■ **PROBLEM**: Present exactly, and only, the lines running from the line that contains "die Kontrolle darüber, zu welchen Zwecken wir" through the end of the entries below.

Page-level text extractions

>>>

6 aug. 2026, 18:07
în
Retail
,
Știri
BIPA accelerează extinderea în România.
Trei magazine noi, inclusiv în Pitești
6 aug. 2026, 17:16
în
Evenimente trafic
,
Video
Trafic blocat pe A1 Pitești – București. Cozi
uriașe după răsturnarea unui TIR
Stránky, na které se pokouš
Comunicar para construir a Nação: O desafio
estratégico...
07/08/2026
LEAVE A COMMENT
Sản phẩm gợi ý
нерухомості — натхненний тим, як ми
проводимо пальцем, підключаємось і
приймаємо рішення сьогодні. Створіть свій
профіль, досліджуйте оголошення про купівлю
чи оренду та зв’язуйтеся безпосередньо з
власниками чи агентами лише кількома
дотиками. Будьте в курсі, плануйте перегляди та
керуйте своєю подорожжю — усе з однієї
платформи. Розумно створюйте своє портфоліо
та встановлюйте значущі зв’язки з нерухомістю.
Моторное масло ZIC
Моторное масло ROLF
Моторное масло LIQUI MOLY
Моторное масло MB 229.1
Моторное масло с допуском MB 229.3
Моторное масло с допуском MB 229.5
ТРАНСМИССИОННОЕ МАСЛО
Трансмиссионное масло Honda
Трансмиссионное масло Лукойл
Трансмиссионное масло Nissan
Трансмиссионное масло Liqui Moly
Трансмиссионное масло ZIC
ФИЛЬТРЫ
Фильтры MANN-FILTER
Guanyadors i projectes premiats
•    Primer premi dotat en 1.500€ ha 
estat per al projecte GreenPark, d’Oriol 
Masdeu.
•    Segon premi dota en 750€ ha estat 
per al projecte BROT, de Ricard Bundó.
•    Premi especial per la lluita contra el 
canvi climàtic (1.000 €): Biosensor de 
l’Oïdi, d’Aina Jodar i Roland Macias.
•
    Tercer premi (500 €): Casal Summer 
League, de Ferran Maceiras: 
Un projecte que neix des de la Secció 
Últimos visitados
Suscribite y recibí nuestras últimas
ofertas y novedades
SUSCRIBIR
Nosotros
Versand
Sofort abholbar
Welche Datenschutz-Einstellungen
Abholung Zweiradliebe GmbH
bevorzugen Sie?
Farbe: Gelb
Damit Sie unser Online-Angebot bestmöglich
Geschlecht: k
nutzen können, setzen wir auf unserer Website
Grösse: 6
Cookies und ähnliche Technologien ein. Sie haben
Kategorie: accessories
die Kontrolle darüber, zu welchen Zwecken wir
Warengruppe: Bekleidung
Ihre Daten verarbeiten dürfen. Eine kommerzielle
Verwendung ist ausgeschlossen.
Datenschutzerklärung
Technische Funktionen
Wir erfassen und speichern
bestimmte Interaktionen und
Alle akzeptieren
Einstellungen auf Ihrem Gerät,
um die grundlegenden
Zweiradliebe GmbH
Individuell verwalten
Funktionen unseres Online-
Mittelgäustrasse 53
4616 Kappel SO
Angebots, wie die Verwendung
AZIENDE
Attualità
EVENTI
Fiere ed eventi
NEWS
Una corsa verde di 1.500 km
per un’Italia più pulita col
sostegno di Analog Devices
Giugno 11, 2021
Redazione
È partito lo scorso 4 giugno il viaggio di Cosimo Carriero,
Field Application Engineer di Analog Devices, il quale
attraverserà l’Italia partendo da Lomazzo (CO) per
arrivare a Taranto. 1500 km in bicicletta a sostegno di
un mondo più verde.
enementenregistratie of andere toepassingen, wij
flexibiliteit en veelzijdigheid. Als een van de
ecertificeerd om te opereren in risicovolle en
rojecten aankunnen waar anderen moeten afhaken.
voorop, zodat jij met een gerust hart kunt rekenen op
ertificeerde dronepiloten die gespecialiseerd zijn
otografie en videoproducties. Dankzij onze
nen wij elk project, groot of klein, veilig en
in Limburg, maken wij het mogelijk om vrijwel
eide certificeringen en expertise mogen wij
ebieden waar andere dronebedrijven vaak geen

<<<

■ **ANSWER TO THIS TASK**:
die Kontrolle darüber, zu welchen Zwecken wir
Warengruppe: Bekleidung
Ihre Daten verarbeiten dürfen. Eine kommerzielle
Verwendung ist ausgeschlossen.
Datenschutzerklärung
Technische Funktionen
Wir erfassen und speichern
bestimmte Interaktionen und
Alle akzeptieren
Einstellungen auf Ihrem Gerät,
um die grundlegenden
Zweiradliebe GmbH
Individuell verwalten
Funktionen unseres Online-
Mittelgäustrasse 53
4616 Kappel SO
Angebots, wie die Verwendung
AZIENDE
Attualità
EVENTI
Fiere ed eventi
NEWS
Una corsa verde di 1.500 km
per un’Italia più pulita col
sostegno di Analog Devices
Giugno 11, 2021
Redazione
È partito lo scorso 4 giugno il viaggio di Cosimo Carriero,
Field Application Engineer di Analog Devices, il quale
attraverserà l’Italia partendo da Lomazzo (CO) per
arrivare a Taranto. 1500 km in bicicletta a sostegno di
un mondo più verde.
enementenregistratie of andere toepassingen, wij
flexibiliteit en veelzijdigheid. Als een van de
ecertificeerd om te opereren in risicovolle en
rojecten aankunnen waar anderen moeten afhaken.
voorop, zodat jij met een gerust hart kunt rekenen op
ertificeerde dronepiloten die gespecialiseerd zijn
otografie en videoproducties. Dankzij onze
nen wij elk project, groot of klein, veilig en
in Limburg, maken wij het mogelijk om vrijwel
eide certificeringen en expertise mogen wij
ebieden waar andere dronebedrijven vaak geen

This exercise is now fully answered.